L’Oberkapo fu arrestato subito. Fu torturato per settimane, ma inutilmente: non fece alcun nome. Venne trasferito ad Auschwitz e di lui non si senti più parlare.

Ma il suo piccolo pipel era rimasto nel campo, in prigione. Messo alla tortura restò anche lui muto. Allora le S.S. lo condannarono a morte, insieme a due detenuti presso i quali erano state scoperte altre armi.

Un giorno che tornavamo dal lavoro vedemmo tre forche drizzate sul piazzale dell’appello: tre corvi neri. Appello. Le S.S. intorno a noi con le mitragliatrici puntate: la tradizionale cerimonia. Tre condannati incatenati, e fra loro il piccolo pipel, l’angelo dagli occhi tristi.

Le S.S. sembravano più preoccupate. Più inquiete del solito. Impiccare un ragazzo davanti a migliaia di spettatori non era un affare da poco. Il capo del campo lesse il verdetto. Tutti gli occhi erano fissati sul bambino. Era livido, quasi calmo, e si mordeva le labbra. L’ombra della forca lo copriva.

Il Lagerkapo si rifiutò questa volta di servire da boia.

Tre S.S. lo sostituirono.

I tre condannati salirono insieme sulle loro seggiole. I tre colli vennero introdotti contemporaneamente nei nodi scorsoi.

– Viva la libertà! – gridarono i due adulti.

Il piccolo, lui, taceva.

– Dov’è il Buon Dio? Dov’e? – domandò qualcuno dietro di me.

A un cenno del capo del campo le tre seggiole vennero tolte.

Silenzio assoluto.
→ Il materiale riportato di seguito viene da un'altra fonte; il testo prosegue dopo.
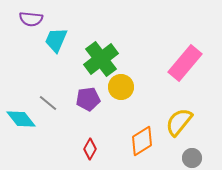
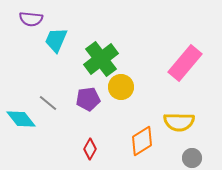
yellow semicircle: rotated 128 degrees counterclockwise
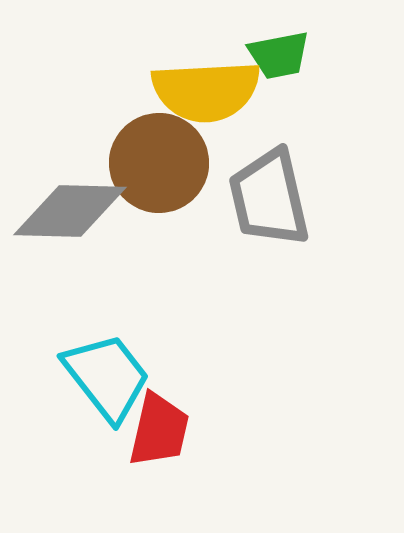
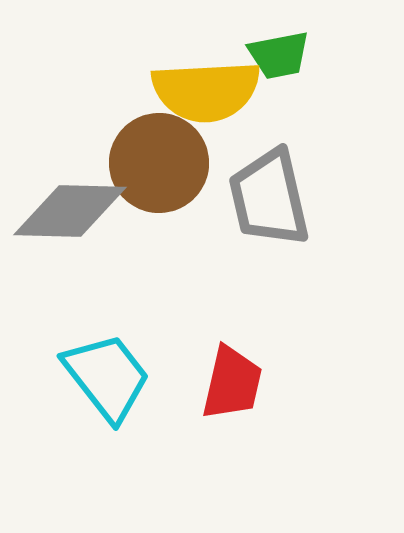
red trapezoid: moved 73 px right, 47 px up
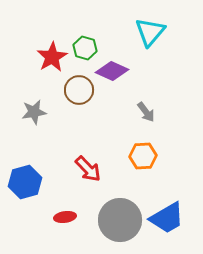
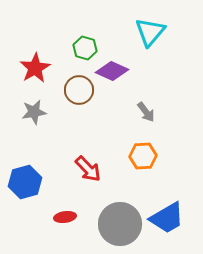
red star: moved 17 px left, 11 px down
gray circle: moved 4 px down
All’orizzonte il sole tramontava.

Scopritevi! – urlò il capo del campo. La sua voce era rauca. Quanto a noi, noi piangevamo.

– Copritevi!

Poi cominciò la sfilata. I due adulti non vivevano più. La lingua pendula, ingrossata, bluastra. Ma la terza corda non era immobile: anche se lievemente il bambino viveva ancora…

Più di una mezz’ora restò così, a lottare fra la vita e la morte, agonizzando sotto i nostri occhi. E noi dovevamo guardarlo bene in faccia. Era ancora vivo quando gli passai davanti. La lingua era ancora rossa, gli occhi non ancora spenti.

Dietro di me udii il solito uomo domandare:

– Dov’è dunque Dio?

E io sentivo in me una voce che gli rispondeva:

– Dov’è? Eccolo: è appeso lì, a quella forca…

Quella sera la zuppa aveva un sapore di cadavere. »

[“Dov’è dunque Dio?” in  Elie Wiesel, La notte, Giuntina, Firenze 2000, p. 65-67].

***

Boston, 2 luglio 2016. Addio a Elie Wiesel, sopravvissuto ad Auschwitz, Buna e Buchenwald, autore di testi fondamentali per la conoscenza e denuncia delle torture naziste perpetrate nei campi di sterminio. 

Per quasi due decenni dalla fine della guerra, i sopravvissuti sotto trauma e gli ebrei americani pieni di sensi di colpa sembravano pietrificati nel loro silenzio: il grande merito di Wiesel è proprio d’aver riempito un vuoto, facendo emergere l’enormità del genocidio, e d’aver insegnato a non restare in silenzio di fronte all’ingiustizia. Nel 1986 gli è stato riconosciuto il premio Nobel per la Pace, sul cui tema ha affermato:

“Il genere umano deve ricordare che la pace non è il dono di Dio alle sue creature; la pace è il dono che ci facciamo gli uni con gli altri”. 

Spentasi la sua viva testimonianza, ci auguriamo che non risultino a poco a poco vincenti i sostenitori delle “comode” e infami teorie negazioniste dell’Olocausto, contro cui l’unica arma realmente potente è il coraggio della parola ferma e tenace nell’imprimere il doveroso fardello della Memoria.

“Prendi posizione. La neutralità favorisce sempre l’oppressore, non la vittima. Il silenzio incoraggia sempre il torturatore, mai il torturato”.